◆ WORK TO COMPLETE ◆
From the listing below, reproduce word for word the part that opens with the line containing "además de las entradas gratuitas para los" and closes with the line containing "una franja horaria pensando en las personas"; reproduce nothing else.

◆ SUPPLIED MATERIAL ◆
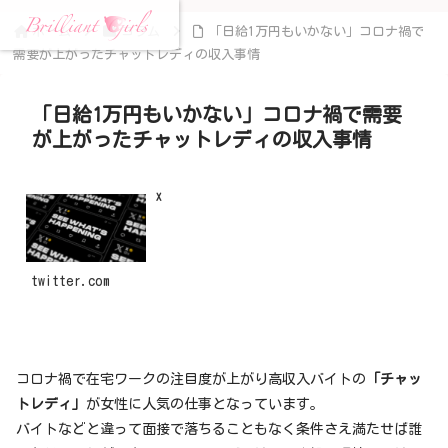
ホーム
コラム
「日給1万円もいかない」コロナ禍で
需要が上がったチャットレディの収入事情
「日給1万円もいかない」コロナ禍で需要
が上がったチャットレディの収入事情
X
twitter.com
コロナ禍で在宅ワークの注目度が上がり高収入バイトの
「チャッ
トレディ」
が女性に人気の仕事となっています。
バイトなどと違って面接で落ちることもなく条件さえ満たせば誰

...

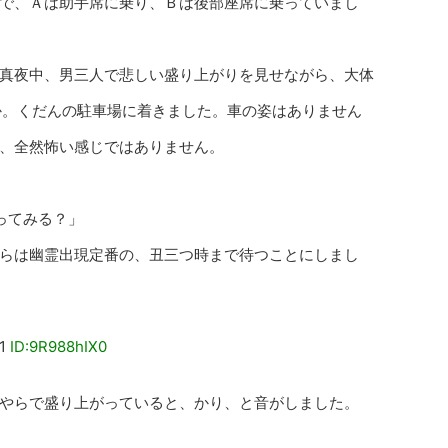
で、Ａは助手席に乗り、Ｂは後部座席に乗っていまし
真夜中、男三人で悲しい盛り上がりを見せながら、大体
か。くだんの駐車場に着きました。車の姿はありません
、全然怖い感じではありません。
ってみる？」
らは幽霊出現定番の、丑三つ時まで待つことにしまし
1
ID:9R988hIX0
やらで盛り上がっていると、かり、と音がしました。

--

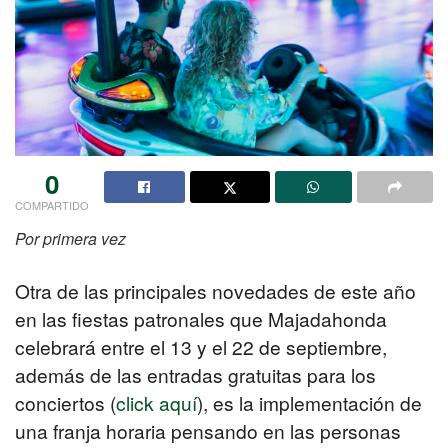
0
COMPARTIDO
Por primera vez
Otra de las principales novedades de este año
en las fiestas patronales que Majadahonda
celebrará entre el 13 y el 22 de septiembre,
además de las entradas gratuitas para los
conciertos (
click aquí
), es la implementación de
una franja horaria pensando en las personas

◆ OUTPUT FOR THIS TASK ◆
además de las entradas gratuitas para los
conciertos (
click aquí
), es la implementación de
una franja horaria pensando en las personas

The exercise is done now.